You should be able to:

Design simple data structures to map keys to values.
Implement a collision-safe short-code generator.
Validate and normalize user input (URLs).
Write tests that verify uniqueness, idempotency, and lookup correctness.

Success criteria (what “done” looks like)

shorten(url) returns a 6–10 character short code and never creates a duplicate code.
Re-shortening the same URL returns the same code (idempotent behavior).
resolve(code) returns the original URL that was shortened.
Input validation: rejects empty strings and clearly invalid URLs.
A test suite that passes: uniqueness under load, idempotency, lookup, and error cases.

Constraints & rules

Codes are URL-safe: only [A–Z][a–z][0–9].
Codes must be unique. Handle collisions robustly.
Keep state in memory (dictionary) for the core task.
Extension: add persistence with a simple file or SQLite.
Deterministic behavior for the same input (idempotency): if URL X was shortened before, return the same code.

Starter design

Data structures

url_to_code: dict[str, str] – map long URL → short code
code_to_url: dict[str, str] – map short code → long URL

Core functions (implement these)

normalize_url(url: str) -> str
generate_code(n: int = 6) -> str
shorten(url: str) -> str
resolve(code: str) -> str

Skeleton (Python)

Paste this into shortener.py. Do not change function names or signatures.

import re
import string
import random
from urllib.parse import urlparse

# In-memory stores
url_to_code: dict[str, str] = {}
code_to_url: dict[str, str] = {}

ALPHABET = string.ascii_letters + string.digits
CODE_LEN = 6

def normalize_url(url: str) -> str:
    """
    Return a cleaned, canonical-looking URL or raise ValueError.
    Rules:
      - Must have scheme (http/https). If missing, assume https.
      - Must have netloc (domain).
      - Trim whitespace.
    """
    if not isinstance(url, str):
        raise ValueError("URL must be a string")
    url = url.strip()
    if not url:
        raise ValueError("Empty URL")

    # Prepend https:// if missing scheme
    parsed = urlparse(url)
    if not parsed.scheme:
        url = "https://" + url
        parsed = urlparse(url)

    if parsed.scheme not in {"http", "https"}:
        raise ValueError("Unsupported scheme")

    if not parsed.netloc:
        raise ValueError("Missing domain")
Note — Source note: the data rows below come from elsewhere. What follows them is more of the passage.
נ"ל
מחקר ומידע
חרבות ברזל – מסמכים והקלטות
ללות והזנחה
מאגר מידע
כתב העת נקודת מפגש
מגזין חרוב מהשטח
    # Optional: lowercase scheme + host; keep path/query as-is
    canonical = f"{parsed.scheme.lower()}://{parsed.netloc.lower()}{parsed.path}"
    if parsed.params:
        canonical += f";{parsed.params}"
    if parsed.query:
        canonical += f"?{parsed.query}"
    if parsed.fragment:
        canonical += f"#{parsed.fragment}"
    return canonical

def generate_code(n: int = CODE_LEN) -> str:
    """
    Generate a random code using ALPHABET. Collision-safe logic
    is enforced in shorten() (this function only makes a candidate).
    """
    return "".join(random.choices(ALPHABET, k=n))

def shorten(url: str) -> str:
    """
    Return a short code for the given URL.
    Requirements:
      - Idempotent: the same normalized URL gets the same code.
      - No duplicate codes: if a generated code exists, regenerate.
    """
    normalized = normalize_url(url)

    # Idempotency: if URL already shortened, return existing code
    if normalized in url_to_code:
        return url_to_code[normalized]

    # Generate until an unused code is found (collision handling)
    # This loop guarantees uniqueness even under rare collisions.
    attempts = 0
    while True:
        attempts += 1
        if attempts > 10_000:
            raise RuntimeError("Too many collisions; increase code length.")
        candidate = generate_code(CODE_LEN)
        if candidate not in code_to_url:
            # Reserve the code
            code_to_url[candidate] = normalized
            url_to_code[normalized] = candidate
            return candidate

def resolve(code: str) -> str:
    """
    Given a short code, return the original URL.
    Raise KeyError if the code does not exist.
    """
    if not isinstance(code, str) or not code:
        raise ValueError("Code must be a non-empty string")
    if not re.fullmatch(r"[A-Za-z0-9]+", code):
        raise ValueError("Invalid code characters")
    return code_to_url<pre><code>

Manual usage example (REPL)

>>> from shortener import shorten, resolve
>>> c = shorten("https://www.example.com/some/long/path?x=1")
>>> c
'aZ3fQ9'  # example
>>> resolve(c)
'https://www.example.com/some/long/path?x=1'
>>> shorten("www.example.com/some/long/path?x=1")  # idempotent after normalization
'aZ3fQ9'

Tests (save as `test_shortener.py`)

Run with python -m pytest -q or python -m unittest discover.

import re
from shortener import shorten, resolve, url_to_code, code_to_url, normalize_url, CODE_LEN

def test_normalization_adds_scheme_and_lowers_host():
    u = normalize_url("Example.com/Path")
    assert u.startswith("https://")
    assert "example.com" in u

def test_shorten_returns_fixed_length_alnum_code():
    code = shorten("https://example.com/alpha")
    assert len(code) == CODE_LEN
    assert re.fullmatch(r"[A-Za-z0-9]{%d}" % CODE_LEN, code)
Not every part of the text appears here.